- **What needs to be done**: Locate the line that contains "tech lovers, this" in the entries below, then repeat it and every following line through the line that contains "considerations in", exactly, and no others.

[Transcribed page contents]

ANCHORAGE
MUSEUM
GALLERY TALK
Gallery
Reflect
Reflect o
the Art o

--

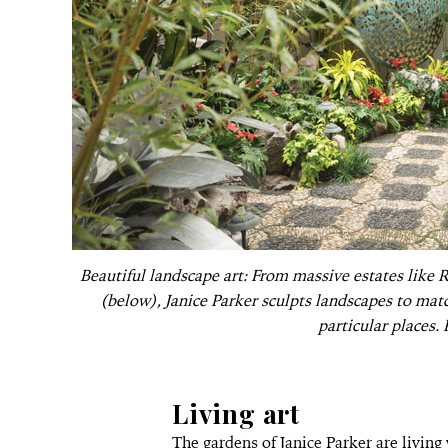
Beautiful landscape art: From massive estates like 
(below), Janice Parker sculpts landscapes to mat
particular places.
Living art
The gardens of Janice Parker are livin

--

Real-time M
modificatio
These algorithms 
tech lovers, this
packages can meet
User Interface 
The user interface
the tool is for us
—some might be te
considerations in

- **Problem solution**:
tech lovers, this
packages can meet
User Interface 
The user interface
the tool is for us
—some might be te
considerations in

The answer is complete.